▶ Problem description: Look through the entries below for the line with "から、真に人の心の琴線に触れる音楽が演奏できる「演奏家」へとステ" and the line with "antes de que", then give again exactly those two lines and all lines between them, minus the pictures.

[Collected data]

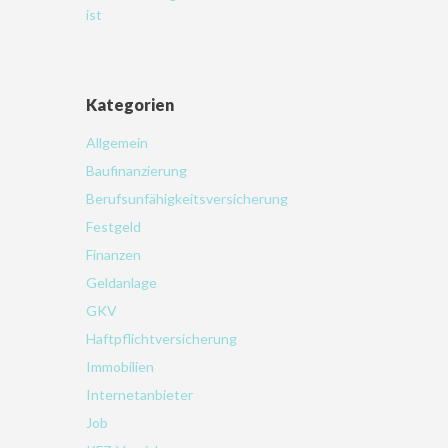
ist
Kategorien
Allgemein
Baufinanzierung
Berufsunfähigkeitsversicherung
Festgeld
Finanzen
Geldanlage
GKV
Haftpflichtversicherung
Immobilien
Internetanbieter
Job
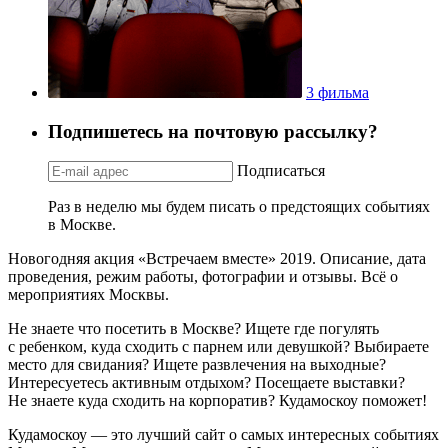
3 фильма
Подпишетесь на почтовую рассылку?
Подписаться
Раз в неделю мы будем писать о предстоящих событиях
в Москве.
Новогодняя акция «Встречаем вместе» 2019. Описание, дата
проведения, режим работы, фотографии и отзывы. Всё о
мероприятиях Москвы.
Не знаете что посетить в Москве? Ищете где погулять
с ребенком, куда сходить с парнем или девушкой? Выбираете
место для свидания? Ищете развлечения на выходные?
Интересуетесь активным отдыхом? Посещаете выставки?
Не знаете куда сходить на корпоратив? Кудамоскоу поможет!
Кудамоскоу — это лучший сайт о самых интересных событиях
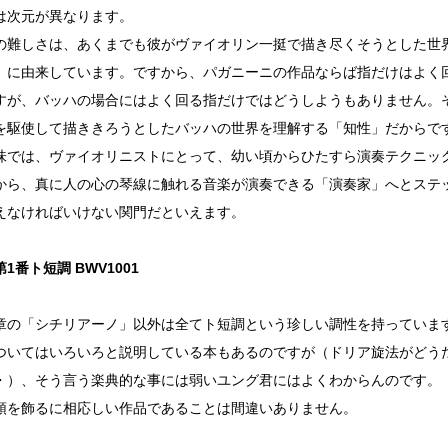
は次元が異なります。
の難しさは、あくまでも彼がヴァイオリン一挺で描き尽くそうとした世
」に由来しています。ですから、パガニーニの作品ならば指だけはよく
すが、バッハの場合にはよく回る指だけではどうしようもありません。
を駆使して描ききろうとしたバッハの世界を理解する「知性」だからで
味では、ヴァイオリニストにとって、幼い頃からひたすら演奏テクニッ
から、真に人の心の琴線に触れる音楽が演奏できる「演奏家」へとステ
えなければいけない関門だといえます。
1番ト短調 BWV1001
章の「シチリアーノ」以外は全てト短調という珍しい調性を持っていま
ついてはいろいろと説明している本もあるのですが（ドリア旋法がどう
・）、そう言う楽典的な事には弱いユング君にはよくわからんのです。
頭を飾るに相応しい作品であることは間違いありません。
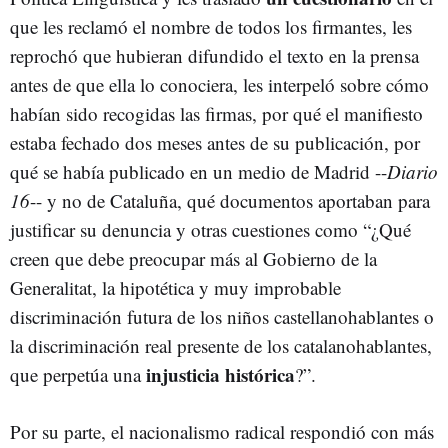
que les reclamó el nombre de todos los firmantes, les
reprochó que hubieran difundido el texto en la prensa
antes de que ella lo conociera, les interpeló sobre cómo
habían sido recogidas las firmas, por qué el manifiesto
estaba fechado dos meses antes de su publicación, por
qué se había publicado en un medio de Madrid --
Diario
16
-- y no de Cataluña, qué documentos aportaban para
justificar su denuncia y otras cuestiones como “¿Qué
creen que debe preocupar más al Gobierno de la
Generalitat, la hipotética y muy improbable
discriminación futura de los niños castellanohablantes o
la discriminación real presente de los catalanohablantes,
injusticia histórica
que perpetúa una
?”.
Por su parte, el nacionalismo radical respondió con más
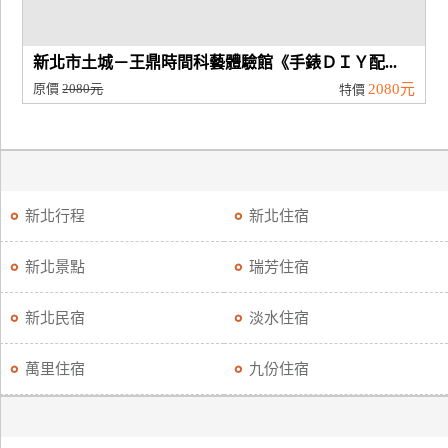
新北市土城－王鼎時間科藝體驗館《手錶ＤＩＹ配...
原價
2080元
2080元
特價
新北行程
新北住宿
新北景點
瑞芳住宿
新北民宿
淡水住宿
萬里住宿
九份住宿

▶ Reply:
から、真に人の心の琴線に触れる音楽が演奏できる「演奏家」へとステ
えなければいけない関門だといえます。
1番ト短調 BWV1001
章の「シチリアーノ」以外は全てト短調という珍しい調性を持っていま
ついてはいろいろと説明している本もあるのですが（ドリア旋法がどう
・）、そう言う楽典的な事には弱いユング君にはよくわからんのです。
頭を飾るに相応しい作品であることは間違いありません。
que les reclamó el nombre de todos los firmantes, les
reprochó que hubieran difundido el texto en la prensa
antes de que ella lo conociera, les interpeló sobre cómo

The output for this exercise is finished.